Stored entries:
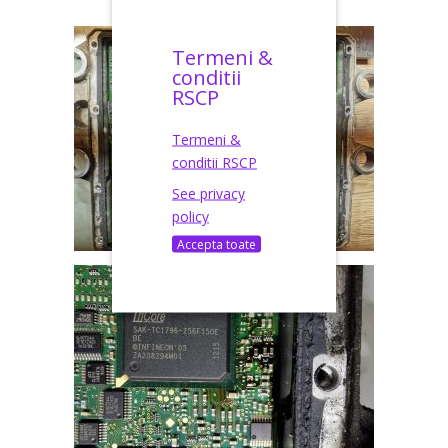
Termeni &
conditii
RSCP
Termeni &
conditii RSCP
See privacy
policy
Accepta toate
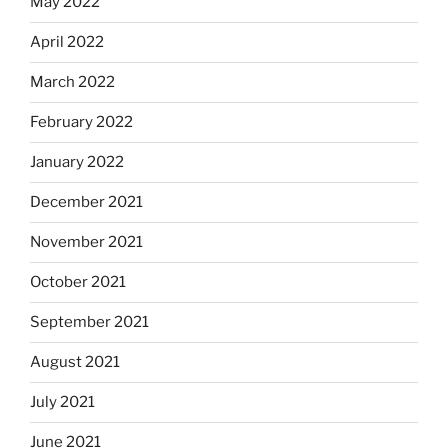
May 2022
April 2022
March 2022
February 2022
January 2022
December 2021
November 2021
October 2021
September 2021
August 2021
July 2021
June 2021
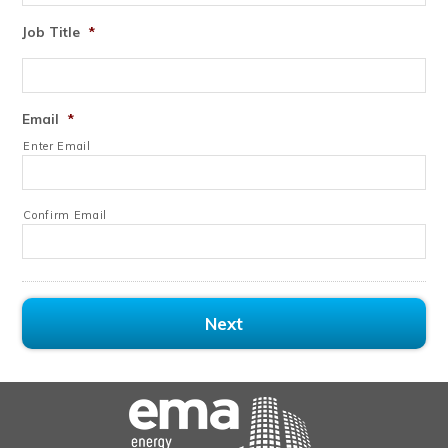
Job Title
*
Email
*
Enter Email
Confirm Email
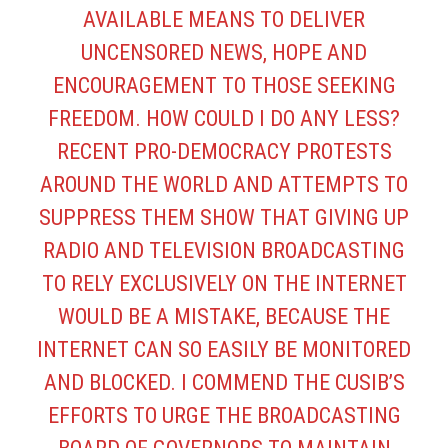
AVAILABLE MEANS TO DELIVER
UNCENSORED NEWS, HOPE AND
ENCOURAGEMENT TO THOSE SEEKING
FREEDOM. HOW COULD I DO ANY LESS?
RECENT PRO-DEMOCRACY PROTESTS
AROUND THE WORLD AND ATTEMPTS TO
SUPPRESS THEM SHOW THAT GIVING UP
RADIO AND TELEVISION BROADCASTING
TO RELY EXCLUSIVELY ON THE INTERNET
WOULD BE A MISTAKE, BECAUSE THE
INTERNET CAN SO EASILY BE MONITORED
AND BLOCKED. I COMMEND THE CUSIB’S
EFFORTS TO URGE THE BROADCASTING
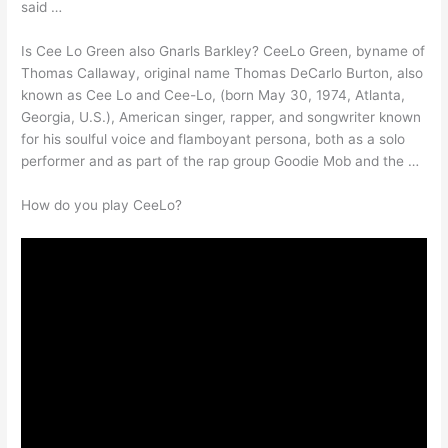
said …
Is Cee Lo Green also Gnarls Barkley? CeeLo Green, byname of
Thomas Callaway, original name Thomas DeCarlo Burton, also
known as Cee Lo and Cee-Lo, (born May 30, 1974, Atlanta,
Georgia, U.S.), American singer, rapper, and songwriter known
for his soulful voice and flamboyant persona, both as a solo
performer and as part of the rap group Goodie Mob and the …
How do you play CeeLo?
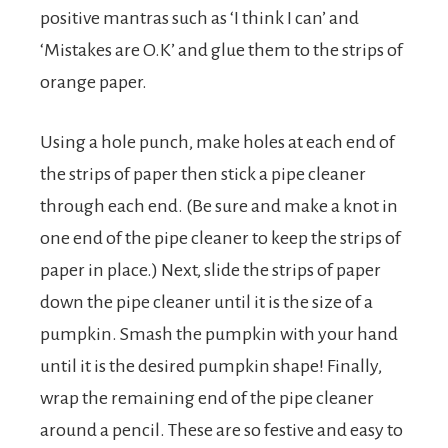
positive mantras such as ‘I think I can’ and
‘Mistakes are O.K’ and glue them to the strips of
orange paper.
Using a hole punch, make holes at each end of
the strips of paper then stick a pipe cleaner
through each end. (Be sure and make a knot in
one end of the pipe cleaner to keep the strips of
paper in place.) Next, slide the strips of paper
down the pipe cleaner until it is the size of a
pumpkin. Smash the pumpkin with your hand
until it is the desired pumpkin shape! Finally,
wrap the remaining end of the pipe cleaner
around a pencil. These are so festive and easy to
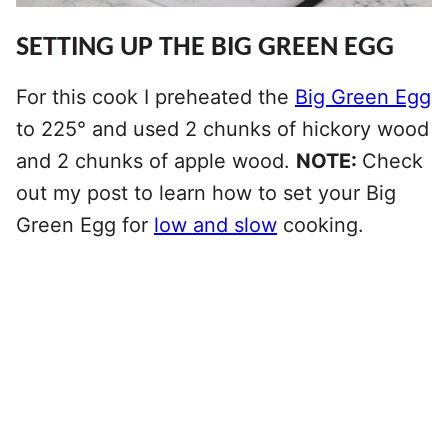
SETTING UP THE BIG GREEN EGG
For this cook I preheated the
Big Green Egg
to 225° and used 2 chunks of hickory wood
and 2 chunks of apple wood.
NOTE:
Check
out my post to learn how to set your Big
Green Egg for
low and slow
cooking.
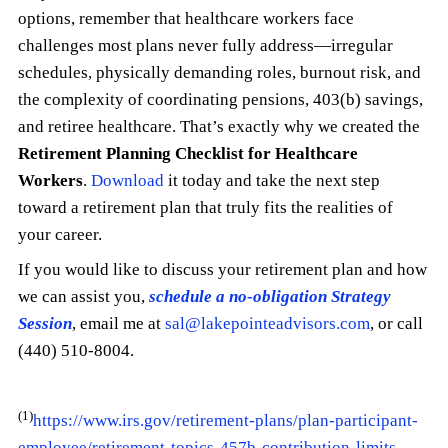
options, remember that healthcare workers face
challenges most plans never fully address—irregular
schedules, physically demanding roles, burnout risk, and
the complexity of coordinating pensions, 403(b) savings,
and retiree healthcare. That’s exactly why we created the
Retirement Planning Checklist for Healthcare
Workers
.
Download
it today and take the next step
toward a retirement plan that truly fits the realities of
your career.
If you would like to discuss your retirement plan and how
we can assist you,
schedule a no-obligation Strategy
Session
, email me at
sal@lakepointeadvisors.com
, or call
(440) 510-8004.
(1)
https://www.irs.gov/retirement-plans/plan-participant-
employee/retirement-topics-457b-contribution-limits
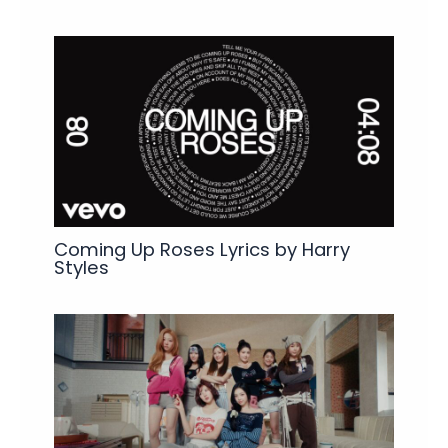
Coming Up Roses Lyrics by Harry
Styles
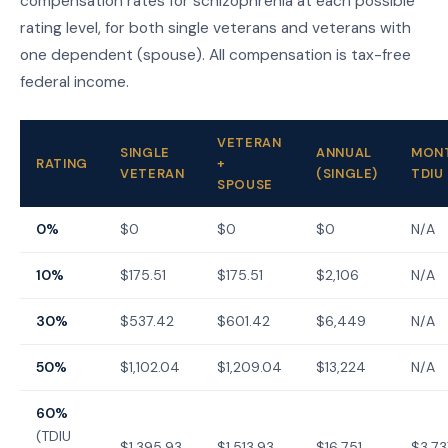
compensation rates for schizophrenia at each possible
rating level, for both single veterans and veterans with
one dependent (spouse). All compensation is tax-free
federal income.
VETERAN
SINGLE
ANNUAL
MON
RATING
+
VETERAN
(SINGLE)
TDIU
SPOUSE
0%
$0
$0
$0
N/A
10%
$175.51
$175.51
$2,106
N/A
30%
$537.42
$601.42
$6,449
N/A
50%
$1,102.04
$1,209.04
$13,224
N/A
60%
(TDIU
$1,395.93
$1,513.93
$16,751
$3,73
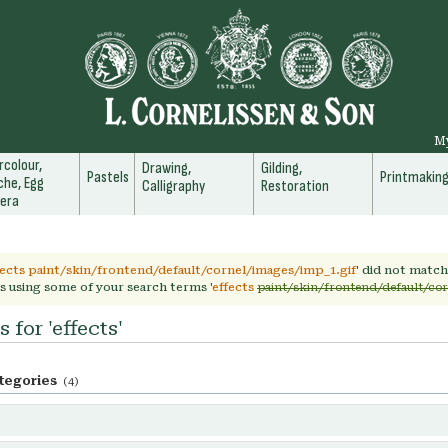
M
colour,
Drawing,
Gilding,
Pastels
Printmakin
he, Egg
Calligraphy
Restoration
era
fects paint/skin/frontend/default/cornel/images/imp_1.gif
' did not matc
s using some of your search terms '
effects
paint/skin/frontend/default/co
 for 'effects'
tegories
(4)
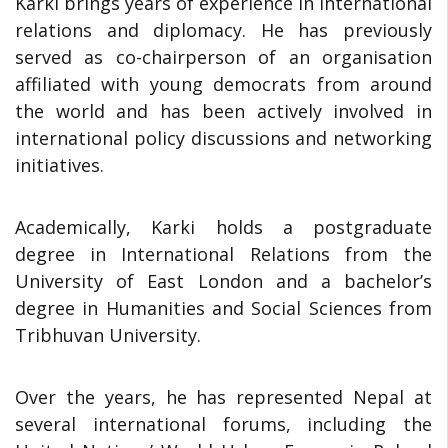
Karki brings years of experience in international
relations and diplomacy. He has previously
served as co-chairperson of an organisation
affiliated with young democrats from around
the world and has been actively involved in
international policy discussions and networking
initiatives.
Academically, Karki holds a postgraduate
degree in International Relations from the
University of East London and a bachelor’s
degree in Humanities and Social Sciences from
Tribhuvan University.
Over the years, he has represented Nepal at
several international forums, including the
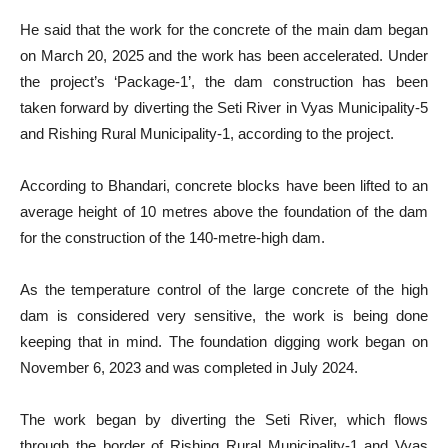
He said that the work for the concrete of the main dam began
on March 20, 2025 and the work has been accelerated. Under
the project’s ‘Package-1’, the dam construction has been
taken forward by diverting the Seti River in Vyas Municipality-5
and Rishing Rural Municipality-1, according to the project.
According to Bhandari, concrete blocks have been lifted to an
average height of 10 metres above the foundation of the dam
for the construction of the 140-metre-high dam.
As the temperature control of the large concrete of the high
dam is considered very sensitive, the work is being done
keeping that in mind. The foundation digging work began on
November 6, 2023 and was completed in July 2024.
The work began by diverting the Seti River, which flows
through the border of Rishing Rural Municipality-1 and Vyas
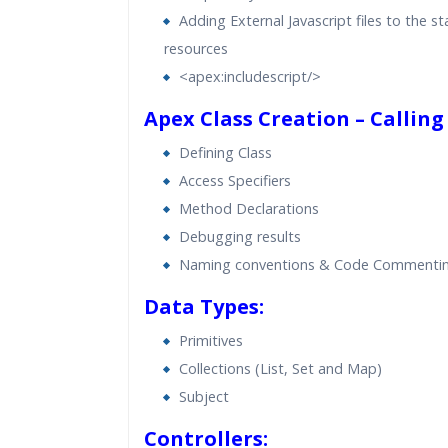
Adding External Javascript files to the st
resources
<apex:includescript/>
Apex Class Creation – Calling
Defining Class
Access Specifiers
Method Declarations
Debugging results
Naming conventions & Code Commenti
Data Types:
Primitives
Collections (List, Set and Map)
Subject
Controllers:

» **TASK PROMPT**:
Lines holding the word "until" in the entries above are the ones to pull out. Copy them all.

» **RESPONSE TO THIS TASK**:
down the pipe cleaner until it is the size of a
until it is the desired pumpkin shape! Finally,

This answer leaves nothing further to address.